- **Task item**: Print every entry below again. Nothing may differ from the original.

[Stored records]
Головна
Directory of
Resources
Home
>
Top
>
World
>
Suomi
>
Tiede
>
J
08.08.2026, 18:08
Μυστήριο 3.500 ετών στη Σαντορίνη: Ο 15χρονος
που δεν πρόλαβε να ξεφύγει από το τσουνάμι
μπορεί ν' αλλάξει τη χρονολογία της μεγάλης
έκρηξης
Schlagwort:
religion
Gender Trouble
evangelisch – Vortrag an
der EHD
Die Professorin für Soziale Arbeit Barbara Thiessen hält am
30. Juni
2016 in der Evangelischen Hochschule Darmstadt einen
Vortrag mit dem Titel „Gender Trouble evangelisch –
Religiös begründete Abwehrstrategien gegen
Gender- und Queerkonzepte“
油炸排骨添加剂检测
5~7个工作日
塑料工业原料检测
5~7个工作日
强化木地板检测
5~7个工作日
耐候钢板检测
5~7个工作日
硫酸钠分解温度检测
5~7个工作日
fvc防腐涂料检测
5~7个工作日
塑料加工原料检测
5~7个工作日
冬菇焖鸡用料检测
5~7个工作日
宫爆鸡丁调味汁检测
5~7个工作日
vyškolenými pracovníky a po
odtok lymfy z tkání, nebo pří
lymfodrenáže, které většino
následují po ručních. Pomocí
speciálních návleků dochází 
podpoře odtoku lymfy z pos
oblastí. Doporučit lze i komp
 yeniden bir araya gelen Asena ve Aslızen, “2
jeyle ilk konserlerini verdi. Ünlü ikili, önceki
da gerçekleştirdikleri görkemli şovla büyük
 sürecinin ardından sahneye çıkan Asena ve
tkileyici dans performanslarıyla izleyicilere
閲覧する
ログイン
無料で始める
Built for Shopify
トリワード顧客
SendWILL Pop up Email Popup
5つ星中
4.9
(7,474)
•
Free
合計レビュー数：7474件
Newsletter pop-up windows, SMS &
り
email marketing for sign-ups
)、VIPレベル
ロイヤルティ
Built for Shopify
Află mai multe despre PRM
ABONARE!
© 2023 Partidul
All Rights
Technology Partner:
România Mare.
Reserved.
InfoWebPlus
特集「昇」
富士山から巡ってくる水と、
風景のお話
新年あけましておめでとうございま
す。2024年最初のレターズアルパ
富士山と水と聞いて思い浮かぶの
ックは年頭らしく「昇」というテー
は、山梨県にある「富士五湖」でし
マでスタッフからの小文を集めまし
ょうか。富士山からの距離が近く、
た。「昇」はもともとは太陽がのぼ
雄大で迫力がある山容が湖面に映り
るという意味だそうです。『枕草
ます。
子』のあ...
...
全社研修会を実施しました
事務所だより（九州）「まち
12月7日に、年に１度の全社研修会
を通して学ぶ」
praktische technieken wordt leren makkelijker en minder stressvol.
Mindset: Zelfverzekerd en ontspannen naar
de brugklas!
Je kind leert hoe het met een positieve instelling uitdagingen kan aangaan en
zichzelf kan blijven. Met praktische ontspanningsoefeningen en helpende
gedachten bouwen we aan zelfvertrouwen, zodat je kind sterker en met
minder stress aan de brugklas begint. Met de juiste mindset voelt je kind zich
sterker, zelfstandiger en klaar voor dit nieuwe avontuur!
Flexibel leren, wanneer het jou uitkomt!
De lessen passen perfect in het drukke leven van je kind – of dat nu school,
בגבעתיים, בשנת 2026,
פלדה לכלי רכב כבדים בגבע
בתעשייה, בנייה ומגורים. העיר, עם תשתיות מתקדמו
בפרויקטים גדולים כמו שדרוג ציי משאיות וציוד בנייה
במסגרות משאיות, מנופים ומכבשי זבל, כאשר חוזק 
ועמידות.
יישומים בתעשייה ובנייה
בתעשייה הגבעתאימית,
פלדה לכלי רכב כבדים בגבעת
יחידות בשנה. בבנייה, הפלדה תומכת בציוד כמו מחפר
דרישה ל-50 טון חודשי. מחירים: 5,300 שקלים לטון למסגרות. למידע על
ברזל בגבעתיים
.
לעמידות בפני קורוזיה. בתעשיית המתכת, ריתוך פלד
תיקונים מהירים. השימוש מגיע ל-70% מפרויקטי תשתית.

- **Your solution**:
Головна
Directory of
Resources
Home
>
Top
>
World
>
Suomi
>
Tiede
>
J
08.08.2026, 18:08
Μυστήριο 3.500 ετών στη Σαντορίνη: Ο 15χρονος
που δεν πρόλαβε να ξεφύγει από το τσουνάμι
μπορεί ν' αλλάξει τη χρονολογία της μεγάλης
έκρηξης
Schlagwort:
religion
Gender Trouble
evangelisch – Vortrag an
der EHD
Die Professorin für Soziale Arbeit Barbara Thiessen hält am
30. Juni
2016 in der Evangelischen Hochschule Darmstadt einen
Vortrag mit dem Titel „Gender Trouble evangelisch –
Religiös begründete Abwehrstrategien gegen
Gender- und Queerkonzepte“
油炸排骨添加剂检测
5~7个工作日
塑料工业原料检测
5~7个工作日
强化木地板检测
5~7个工作日
耐候钢板检测
5~7个工作日
硫酸钠分解温度检测
5~7个工作日
fvc防腐涂料检测
5~7个工作日
塑料加工原料检测
5~7个工作日
冬菇焖鸡用料检测
5~7个工作日
宫爆鸡丁调味汁检测
5~7个工作日
vyškolenými pracovníky a po
odtok lymfy z tkání, nebo pří
lymfodrenáže, které většino
následují po ručních. Pomocí
speciálních návleků dochází 
podpoře odtoku lymfy z pos
oblastí. Doporučit lze i komp
 yeniden bir araya gelen Asena ve Aslızen, “2
jeyle ilk konserlerini verdi. Ünlü ikili, önceki
da gerçekleştirdikleri görkemli şovla büyük
 sürecinin ardından sahneye çıkan Asena ve
tkileyici dans performanslarıyla izleyicilere
閲覧する
ログイン
無料で始める
Built for Shopify
トリワード顧客
SendWILL Pop up Email Popup
5つ星中
4.9
(7,474)
•
Free
合計レビュー数：7474件
Newsletter pop-up windows, SMS &
り
email marketing for sign-ups
)、VIPレベル
ロイヤルティ
Built for Shopify
Află mai multe despre PRM
ABONARE!
© 2023 Partidul
All Rights
Technology Partner:
România Mare.
Reserved.
InfoWebPlus
特集「昇」
富士山から巡ってくる水と、
風景のお話
新年あけましておめでとうございま
す。2024年最初のレターズアルパ
富士山と水と聞いて思い浮かぶの
ックは年頭らしく「昇」というテー
は、山梨県にある「富士五湖」でし
マでスタッフからの小文を集めまし
ょうか。富士山からの距離が近く、
た。「昇」はもともとは太陽がのぼ
雄大で迫力がある山容が湖面に映り
るという意味だそうです。『枕草
ます。
子』のあ...
...
全社研修会を実施しました
事務所だより（九州）「まち
12月7日に、年に１度の全社研修会
を通して学ぶ」
praktische technieken wordt leren makkelijker en minder stressvol.
Mindset: Zelfverzekerd en ontspannen naar
de brugklas!
Je kind leert hoe het met een positieve instelling uitdagingen kan aangaan en
zichzelf kan blijven. Met praktische ontspanningsoefeningen en helpende
gedachten bouwen we aan zelfvertrouwen, zodat je kind sterker en met
minder stress aan de brugklas begint. Met de juiste mindset voelt je kind zich
sterker, zelfstandiger en klaar voor dit nieuwe avontuur!
Flexibel leren, wanneer het jou uitkomt!
De lessen passen perfect in het drukke leven van je kind – of dat nu school,
בגבעתיים, בשנת 2026,
פלדה לכלי רכב כבדים בגבע
בתעשייה, בנייה ומגורים. העיר, עם תשתיות מתקדמו
בפרויקטים גדולים כמו שדרוג ציי משאיות וציוד בנייה
במסגרות משאיות, מנופים ומכבשי זבל, כאשר חוזק 
ועמידות.
יישומים בתעשייה ובנייה
בתעשייה הגבעתאימית,
פלדה לכלי רכב כבדים בגבעת
יחידות בשנה. בבנייה, הפלדה תומכת בציוד כמו מחפר
דרישה ל-50 טון חודשי. מחירים: 5,300 שקלים לטון למסגרות. למידע על
ברזל בגבעתיים
.
לעמידות בפני קורוזיה. בתעשיית המתכת, ריתוך פלד
תיקונים מהירים. השימוש מגיע ל-70% מפרויקטי תשתית.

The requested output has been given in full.